Bob Dylan’s Nobel Win Sparks Debate
October 19, 2016
When the Nobel Prize for Literature was awarded to Bob Dylan last week, it certainly raised some eyebrows.
Some shook their heads in dismay at the idea of the prize going to a popular musician who, unlike Svetlana Alexievich or Tomas Tranströmer, probably wouldn’t benefit much from the increased attention the Nobel provides.
“Part of the problem, of course, is that Bob Dylan is a musician,” writes Hanson O’Haver in Vice. Given that music occupies a larger role in popular culture than literature, the Nobel, O’Haver says, is “at least a chance to remind the larger public that serious literature exists.”
But others are saying that Dylan is the “perfect choice,” given that Dylan has received support from writers all over the world. “For literature to do anything at all,” Jennifer Croft writes in another op-ed for Vice, “it must reach readers and listeners; Bob Dylan is a wonderful example of doing just this.”

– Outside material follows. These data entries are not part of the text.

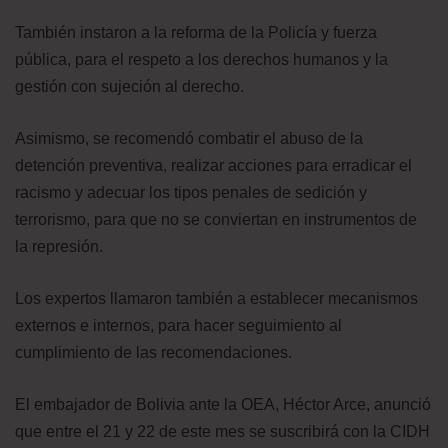
También instaron a la reforma de la Policía y fuerza
pública, para el respeto a los derechos humanos y la
gestión con sujeción al derecho.
Asimismo, se recomendó combatir el abuso de la
detención preventiva, realizar acciones para erradicar el
racismo y adecuar los tipos penales de sedición y
terrorismo, para que no se conviertan en instrumentos de
la represión.
Los expertos llamaron también a establecer mecanismos
externos e internos, para hacer seguimiento al
cumplimiento de las recomendaciones.
El embajador de Bolivia ante la OEA, Héctor Arce, anunció
que entre el 21 y 22 de este mes se suscribirá con la CIDH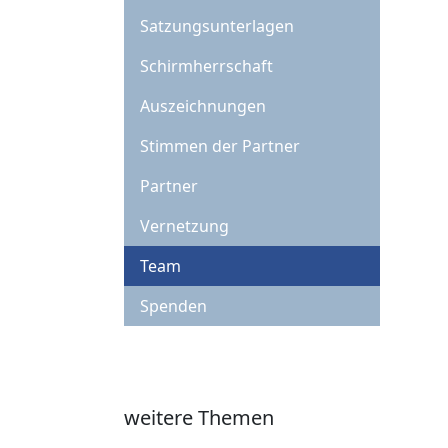
Satzungsunterlagen
Schirmherrschaft
Auszeichnungen
Stimmen der Partner
Partner
Vernetzung
Team
Spenden
weitere Themen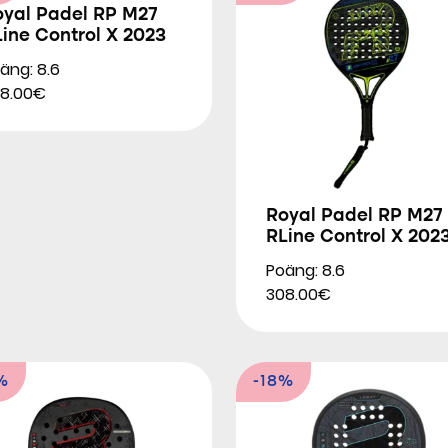
oyal Padel RP M27
ine Control X 2023
äng: 8.6
8.00€
Royal Padel RP M27
RLine Control X 202
Poäng: 8.6
308.00€
%
-18%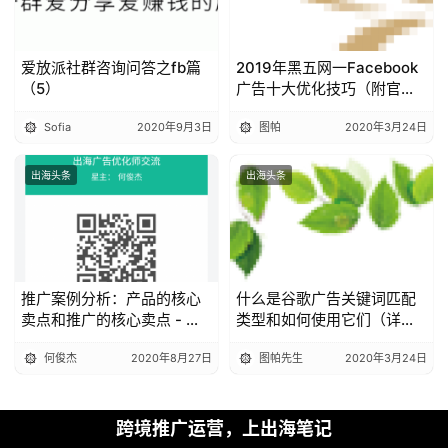
爱放派社群咨询问答之fb篇
2019年黑五网一Facebook
（5）
广告十大优化技巧（附官方
指南）
Sofia
2020年9月3日
图帕
2020年3月24日
出海头条
出海头条
推广案例分析：产品的核心
什么是谷歌广告关键词匹配
卖点和推广的核心卖点 - 疯
类型和如何使用它们（详细
读APP
解读）
何俊杰
2020年8月27日
图帕先生
2020年3月24日
跨境推广运营，上出海笔记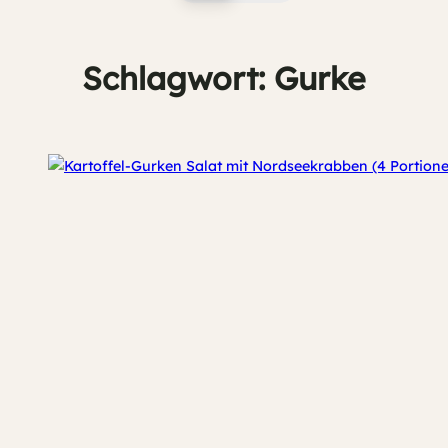
Schlagwort:
Gurke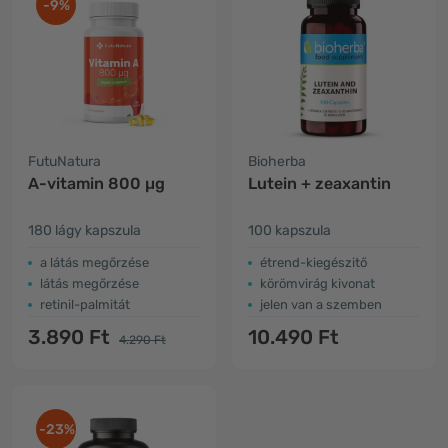
-9%
FutuNatura
Bioherba
A-vitamin 800 µg
Lutein + zeaxantin
180 lágy kapszula
100 kapszula
a látás megőrzése
étrend-kiegészitő
látás megőrzése
körömvirág kivonat
retinil-palmitát
jelen van a szemben
3.890 Ft
10.490 Ft
4.290 Ft
-23%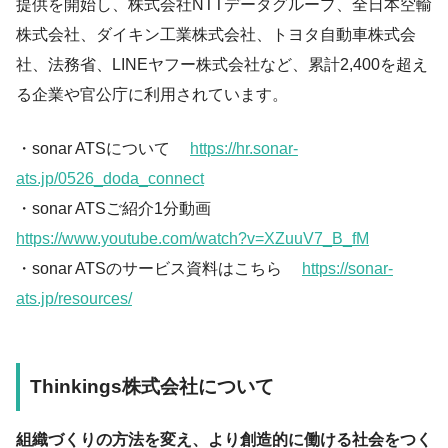
提供を開始し、株式会社NTTデータグループ、全日本空輸
株式会社、ダイキン工業株式会社、トヨタ自動車株式会
社、法務省、LINEヤフー株式会社など、累計2,400を超え
る企業や官公庁に利用されています。
・sonar ATSについて
https://hr.sonar-
ats.jp/0526_doda_connect
・sonar ATSご紹介1分動画
https://www.youtube.com/watch?v=XZuuV7_B_fM
・sonar ATSのサービス資料はこちら
https://sonar-
ats.jp/resources/
Thinkings株式会社について
組織づくりの方法を変え、より創造的に働ける社会をつく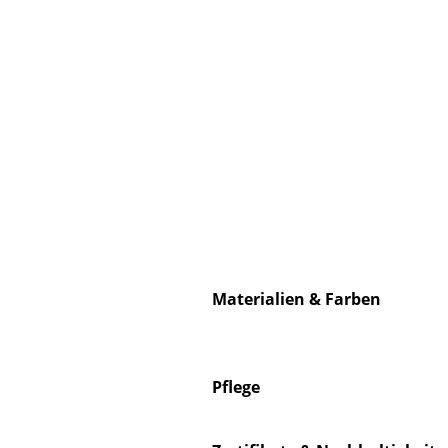
Materialien & Farben
Pflege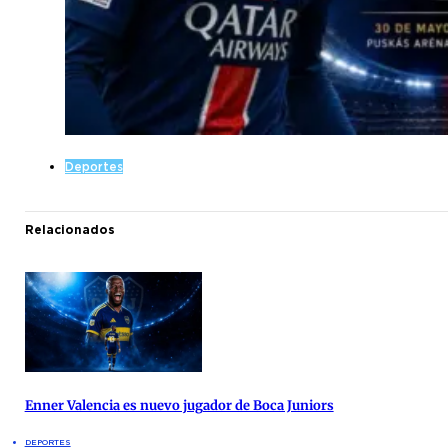
Deportes
Relacionados
Enner Valencia es nuevo jugador de Boca Juniors
DEPORTES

In addition to popular attention, Dylan has been the subject of literary and even legal scholarship for decades, beginning in the late 1960s. The first book on Dylan, published in the late 1970s, is by Betsy Bowden and titled Performed Literature: Words and Music by Bob Dylan (Indiana University Press). (Reportedly, more than 1,000 books in English on Dylan have been published, according to The Chronicle of Higher Education.)
Meanwhile, the Associated Press reports that book sales of Dylan’s memoir, Chronicles: Volume 1, and his compilation of lyrics, The Lyrics: 1961-2012, have skyrocketed since the Nobel announcement.
Dylan, throughout it all has been conspicuously silent: he has not responded to any of the Nobel committee’s emails or phone calls, according to the committee’s Permanent Secretary Sarah Danius, and it’s thus unclear whether he will show up to the Nobel Prize Award Ceremony in Stockholm.